Your instructions: Going through the data below, please show each line containing the string "Builder".

Items from a data source:
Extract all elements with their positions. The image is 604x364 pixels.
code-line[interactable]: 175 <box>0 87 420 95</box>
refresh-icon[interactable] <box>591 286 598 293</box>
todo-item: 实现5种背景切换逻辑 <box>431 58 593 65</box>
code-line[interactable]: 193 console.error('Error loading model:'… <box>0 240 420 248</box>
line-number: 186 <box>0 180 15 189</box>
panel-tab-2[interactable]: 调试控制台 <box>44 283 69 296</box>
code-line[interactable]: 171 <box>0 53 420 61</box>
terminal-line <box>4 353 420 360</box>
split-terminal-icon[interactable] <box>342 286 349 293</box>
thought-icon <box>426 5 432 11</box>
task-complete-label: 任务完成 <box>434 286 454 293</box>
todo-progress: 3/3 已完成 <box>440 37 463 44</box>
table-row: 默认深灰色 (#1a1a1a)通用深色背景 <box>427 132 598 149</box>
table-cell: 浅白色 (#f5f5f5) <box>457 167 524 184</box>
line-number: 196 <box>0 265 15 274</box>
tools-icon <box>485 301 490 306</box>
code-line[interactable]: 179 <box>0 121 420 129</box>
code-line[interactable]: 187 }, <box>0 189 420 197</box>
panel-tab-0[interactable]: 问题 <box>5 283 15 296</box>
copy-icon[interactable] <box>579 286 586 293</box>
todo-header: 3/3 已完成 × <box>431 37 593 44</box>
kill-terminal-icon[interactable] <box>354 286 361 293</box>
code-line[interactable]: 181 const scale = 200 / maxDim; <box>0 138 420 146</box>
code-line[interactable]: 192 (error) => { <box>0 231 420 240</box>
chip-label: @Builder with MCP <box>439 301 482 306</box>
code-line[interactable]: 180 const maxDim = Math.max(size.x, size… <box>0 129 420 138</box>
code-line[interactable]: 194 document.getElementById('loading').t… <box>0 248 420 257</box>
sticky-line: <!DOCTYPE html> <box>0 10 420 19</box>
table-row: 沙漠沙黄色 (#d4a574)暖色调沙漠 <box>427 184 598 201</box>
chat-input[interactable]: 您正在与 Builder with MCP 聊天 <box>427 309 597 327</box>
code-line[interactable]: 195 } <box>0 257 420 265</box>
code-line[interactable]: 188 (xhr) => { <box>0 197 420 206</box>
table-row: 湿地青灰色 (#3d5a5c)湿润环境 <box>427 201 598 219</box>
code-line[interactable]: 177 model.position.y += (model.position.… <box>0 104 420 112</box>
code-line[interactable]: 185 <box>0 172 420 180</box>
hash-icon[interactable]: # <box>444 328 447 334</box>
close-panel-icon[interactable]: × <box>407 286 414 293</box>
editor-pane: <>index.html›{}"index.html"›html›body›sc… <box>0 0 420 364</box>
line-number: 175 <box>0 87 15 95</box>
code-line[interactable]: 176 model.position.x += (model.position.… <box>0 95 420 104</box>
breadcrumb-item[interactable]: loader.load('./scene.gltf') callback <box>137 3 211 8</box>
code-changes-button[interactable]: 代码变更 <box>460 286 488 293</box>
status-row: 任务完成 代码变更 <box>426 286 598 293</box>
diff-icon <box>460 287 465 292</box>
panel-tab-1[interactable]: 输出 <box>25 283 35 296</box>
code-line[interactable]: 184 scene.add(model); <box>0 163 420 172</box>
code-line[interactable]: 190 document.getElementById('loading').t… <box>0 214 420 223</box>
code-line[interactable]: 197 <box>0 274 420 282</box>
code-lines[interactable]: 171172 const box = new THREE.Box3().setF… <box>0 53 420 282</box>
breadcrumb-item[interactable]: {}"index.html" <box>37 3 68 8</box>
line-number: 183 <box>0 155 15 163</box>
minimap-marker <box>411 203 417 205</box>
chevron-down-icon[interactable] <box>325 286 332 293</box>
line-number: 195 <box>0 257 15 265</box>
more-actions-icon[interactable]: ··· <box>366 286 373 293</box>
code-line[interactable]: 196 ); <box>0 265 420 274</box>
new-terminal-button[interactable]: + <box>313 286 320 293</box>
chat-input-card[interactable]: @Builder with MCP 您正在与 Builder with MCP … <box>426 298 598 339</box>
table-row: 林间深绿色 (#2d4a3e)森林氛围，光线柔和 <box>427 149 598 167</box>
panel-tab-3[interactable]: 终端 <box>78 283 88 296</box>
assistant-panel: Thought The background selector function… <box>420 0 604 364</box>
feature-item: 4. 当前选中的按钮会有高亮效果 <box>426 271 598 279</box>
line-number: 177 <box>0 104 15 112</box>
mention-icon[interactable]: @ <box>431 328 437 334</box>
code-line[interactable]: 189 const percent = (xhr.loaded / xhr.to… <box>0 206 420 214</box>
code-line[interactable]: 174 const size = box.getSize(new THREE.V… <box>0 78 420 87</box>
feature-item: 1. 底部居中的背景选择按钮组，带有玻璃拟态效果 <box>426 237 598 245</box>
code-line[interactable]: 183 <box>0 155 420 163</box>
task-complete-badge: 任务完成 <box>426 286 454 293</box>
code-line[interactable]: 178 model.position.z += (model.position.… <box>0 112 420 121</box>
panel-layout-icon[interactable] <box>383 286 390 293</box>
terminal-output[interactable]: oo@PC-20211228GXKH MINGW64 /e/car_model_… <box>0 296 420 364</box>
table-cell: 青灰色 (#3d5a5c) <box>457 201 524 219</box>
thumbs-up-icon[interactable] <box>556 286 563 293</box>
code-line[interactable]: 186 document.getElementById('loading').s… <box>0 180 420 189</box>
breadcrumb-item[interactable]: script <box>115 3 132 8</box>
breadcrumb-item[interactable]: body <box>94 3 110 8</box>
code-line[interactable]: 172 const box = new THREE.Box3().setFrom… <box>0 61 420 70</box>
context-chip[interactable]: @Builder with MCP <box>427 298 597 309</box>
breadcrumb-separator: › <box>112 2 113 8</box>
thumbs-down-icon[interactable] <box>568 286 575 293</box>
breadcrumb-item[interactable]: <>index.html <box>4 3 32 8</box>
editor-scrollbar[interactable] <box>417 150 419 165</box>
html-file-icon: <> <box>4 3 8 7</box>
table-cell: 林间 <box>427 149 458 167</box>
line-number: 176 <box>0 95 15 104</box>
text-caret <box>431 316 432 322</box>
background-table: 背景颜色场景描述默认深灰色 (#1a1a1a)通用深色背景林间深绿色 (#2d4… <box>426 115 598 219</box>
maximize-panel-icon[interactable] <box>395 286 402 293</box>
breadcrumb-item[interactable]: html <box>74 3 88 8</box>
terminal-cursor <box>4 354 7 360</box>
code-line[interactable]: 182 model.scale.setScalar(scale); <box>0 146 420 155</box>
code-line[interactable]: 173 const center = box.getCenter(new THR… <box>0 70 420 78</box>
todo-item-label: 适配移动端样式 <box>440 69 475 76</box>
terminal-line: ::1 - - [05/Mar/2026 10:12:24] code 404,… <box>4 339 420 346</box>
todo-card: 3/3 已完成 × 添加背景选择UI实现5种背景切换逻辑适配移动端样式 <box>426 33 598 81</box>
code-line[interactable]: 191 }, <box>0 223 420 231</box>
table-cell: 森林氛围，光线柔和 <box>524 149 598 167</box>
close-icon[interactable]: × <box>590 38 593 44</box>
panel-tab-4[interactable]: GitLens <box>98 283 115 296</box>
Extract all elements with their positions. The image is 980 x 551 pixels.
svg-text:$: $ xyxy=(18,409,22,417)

Problem solution:
chip-label: @Builder with MCP <box>439 301 482 306</box>
chat-input[interactable]: 您正在与 Builder with MCP 聊天 <box>427 309 597 327</box>
chat-input-card[interactable]: @Builder with MCP 您正在与 Builder with MCP … <box>426 298 598 339</box>
context-chip[interactable]: @Builder with MCP <box>427 298 597 309</box>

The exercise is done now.